To compare post-hepatectomy safety of donors between the CV (n=102) and RD (n=7) groups, we defined initial residual liver dysfunction as peak bilirubin level more than 3 mg/dL or prothrombin time (PT) more than 18 seconds on postoperative Day 5 [19,20]. To compare outcomes between recipients of the CV and RD groups, we measured serial changes in liver function tests of LDLT recipients for 1 month after LDLT. Transplanted liver function was measured by aspartate aminotransferase (AST), alanine aminotransferase (ALT), and peak total bilirubin levels and PT on postoperative Days 1, 3, 7, and 28.

STATISTICAL ANALYSIS:

Quantitative variables were written in mean and standard deviation. Student’s t-test was utilized to analyze the results of quantitative variables such as change of hepatic steatosis, RLV/BWR, and RLV/s-TLV before and after weight loss.
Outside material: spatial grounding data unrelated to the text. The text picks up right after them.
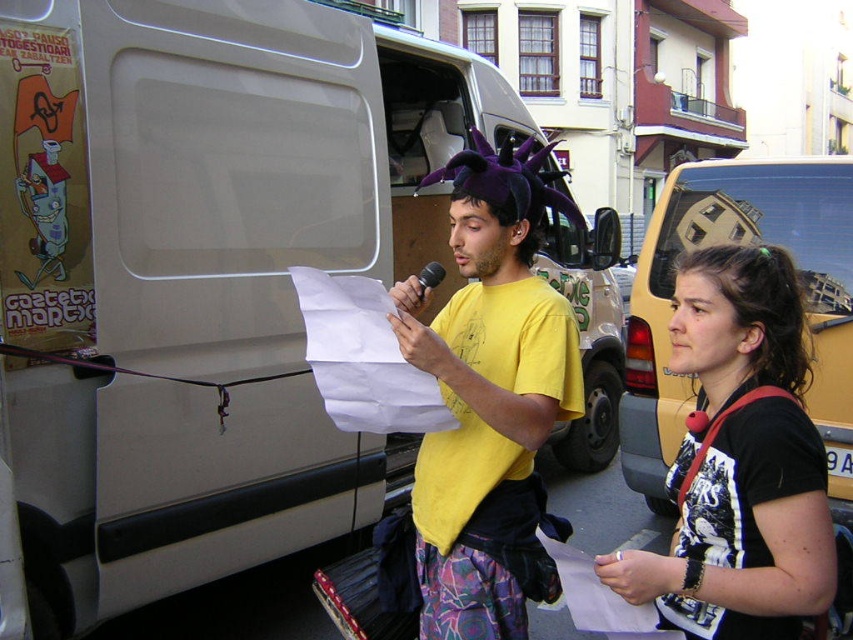 Question: Can you confirm if white paper at lower center is thinner than black plastic microphone at center?

Choices:
 (A) no
 (B) yes

Answer: (A)

Question: Among these objects, which one is nearest to the camera?

Choices:
 (A) white paper at center
 (B) white paper at lower center
 (C) matte white van at center

Answer: (B)

Question: Based on their relative distances, which object is farther from the white paper at lower center?

Choices:
 (A) white paper at center
 (B) yellow t-shirt at center

Answer: (A)

Question: Can you confirm if matte white van at center is bigger than white paper at center?

Choices:
 (A) no
 (B) yes

Answer: (B)

Question: Does matte white van at center appear over yellow t-shirt at center?

Choices:
 (A) no
 (B) yes

Answer: (B)

Question: Which point appears farthest from the camera in this image?

Choices:
 (A) (442, 272)
 (B) (476, 301)

Answer: (A) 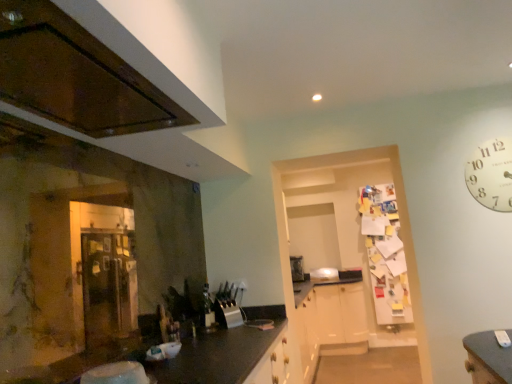 Question: Relative to white paper clock at upper right, is satin silver toaster at center in front or behind?

Choices:
 (A) front
 (B) behind

Answer: (B)

Question: From the image's perspective, is satin silver toaster at center above or below white paper clock at upper right?

Choices:
 (A) below
 (B) above

Answer: (A)

Question: Which object is the farthest from the glossy wood cabinetry at upper left?

Choices:
 (A) white paper clock at upper right
 (B) satin silver toaster at center

Answer: (B)

Question: Estimate the real-world distances between objects in this image. Which object is farther from the white paper clock at upper right?

Choices:
 (A) satin silver toaster at center
 (B) glossy wood cabinetry at upper left

Answer: (B) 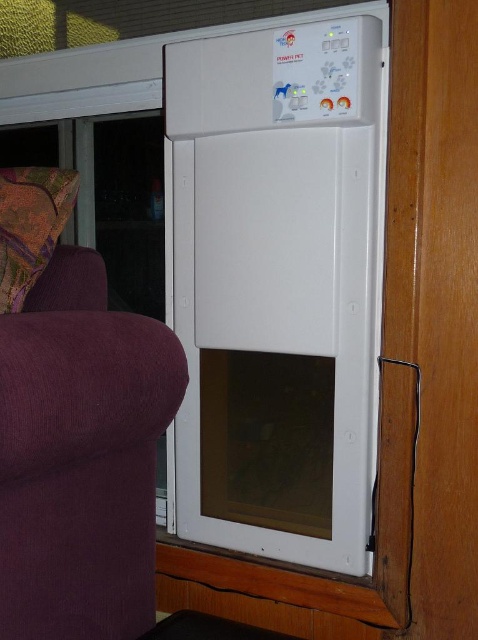 You are a person sitting on the purple fabric couch at left and want to reach the multicolored fabric pillow at left. Is the pillow within easy arm reach from your current position?

The purple fabric couch at left is closer to the viewer than multicolored fabric pillow at left, so the pillow is farther away. It may not be within easy arm reach from the couch.

Consider the image. You are a pet owner who wants to place a new pet bed between the purple fabric couch at left and the multicolored fabric pillow at left. Based on their positions, which object should the bed be closer to?

The purple fabric couch at left is positioned under the multicolored fabric pillow at left, so the bed should be placed closer to the purple fabric couch at left to avoid blocking the pillow.

You are a cat owner who wants to ensure your pet can access the white plastic pet door at center from the purple fabric couch at left. Based on their positions, can your cat easily reach the pet door from the couch?

The white plastic pet door at center is to the right of the purple fabric couch at left, so the cat can easily reach it by moving to the right from the couch. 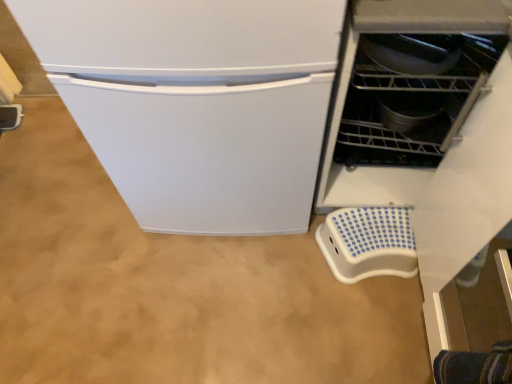 Question: Is blue dotted plastic step stool at lower right at the left side of metallic gray dishwasher at right?

Choices:
 (A) no
 (B) yes

Answer: (A)

Question: Does blue dotted plastic step stool at lower right have a lesser height compared to metallic gray dishwasher at right?

Choices:
 (A) no
 (B) yes

Answer: (B)

Question: Is blue dotted plastic step stool at lower right in front of metallic gray dishwasher at right?

Choices:
 (A) no
 (B) yes

Answer: (A)

Question: Is metallic gray dishwasher at right inside blue dotted plastic step stool at lower right?

Choices:
 (A) no
 (B) yes

Answer: (A)

Question: Is blue dotted plastic step stool at lower right turned away from metallic gray dishwasher at right?

Choices:
 (A) no
 (B) yes

Answer: (A)

Question: From a real-world perspective, is blue dotted plastic step stool at lower right on metallic gray dishwasher at right?

Choices:
 (A) yes
 (B) no

Answer: (B)

Question: Can blue dotted plastic step stool at lower right be found inside metallic gray dishwasher at right?

Choices:
 (A) yes
 (B) no

Answer: (B)

Question: Does metallic gray dishwasher at right turn towards blue dotted plastic step stool at lower right?

Choices:
 (A) no
 (B) yes

Answer: (B)

Question: Does metallic gray dishwasher at right lie in front of blue dotted plastic step stool at lower right?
The chi-squared test was applied to analyze categorical variables. Repeated measures analysis of variance (repeated ANOVA) was used to compare changes in serial laboratory results, such as AST, ALT, and total bilirubin levels and PT, in the same recipients. Statistical differences were considered significant when p<0.05. Recipient survival was analyzed by the Kaplan-Meier method. Statistical calculations were performed with PASW statistics, version 20 for Windows (SPSS Inc., Chicago, Illinois, USA).

Results

Clinical features of the CV and RD groups are summarized in Table 1. The mean age of donors (years) was 27.99±9.31 in the CV group and, 32.14±7.31 in the RD group. BMI and steatosis were significantly different between the groups. Before LDLT, there was no statistical difference in the Model for End-Stage Liver Disease (MELD) score and Child-Turcotte-Pugh (CTP) scores between the recipients in the CV and RD groups. From preoperative anesthesiological evaluation, American Society of Anesthesiologists (ASA) classification, we found that the preoperative condition of recipients in both groups was similar. In preoperative evaluation, six patients with BMI >25 kg/m2 and steatosis >30% achieved weight loss of over 5%; their average weight reduction (kg) was from 85.40±8.25 to 76.27±7.56 (p=0.052). The mean value of percentage (%) of weight loss was 10.63±3.77. As body weights changed, BMI also improved from 28.89±2.30 to 26.16±1.63 (p=0.025). After weight reduction, fatty changes during the second biopsy also improved from 40.71±14.56% to 7.87±2.67% (p<0.001), and RD donors were now in a transplantable state (Table 2).

RLV/BWR increased from 0.59±0.15 to 0.65±0.14 (p<0.001), and RLV/sTLV increased from 28.29±7.11 to 30.71±6.36. (p<0.001). Three categories reflect improved safety for donor hepatectomy in the RD group (Table 2).

All seven donors in the RD group had no initial residual liver dysfunction (peak bilirubin level over 3 mg/dL or PT over 18 seconds) on postoperative Day 5 (Table 3). Compared to results from donors in the CV group, there were no significant differences on postoperative Day 5. In addition, there was only one major complication, which was bile leakage (Clavien-Dindo classification IIIa). Endoscopic retrograde biliary drainage and percutaneous drainage of biloma were performed for this complication and the donor was discharged in 15 days without any sequelae from bile leakage. There was another case of pleural effusion (Clavien-Dindo classification I). There were also some complications of donor hepatectomy in the CV group: three portal vein thromboses, two bile leaks, one postoperative bleed, and one bleeding duodenal ulcer (Clavien-Dindo classification IIIa).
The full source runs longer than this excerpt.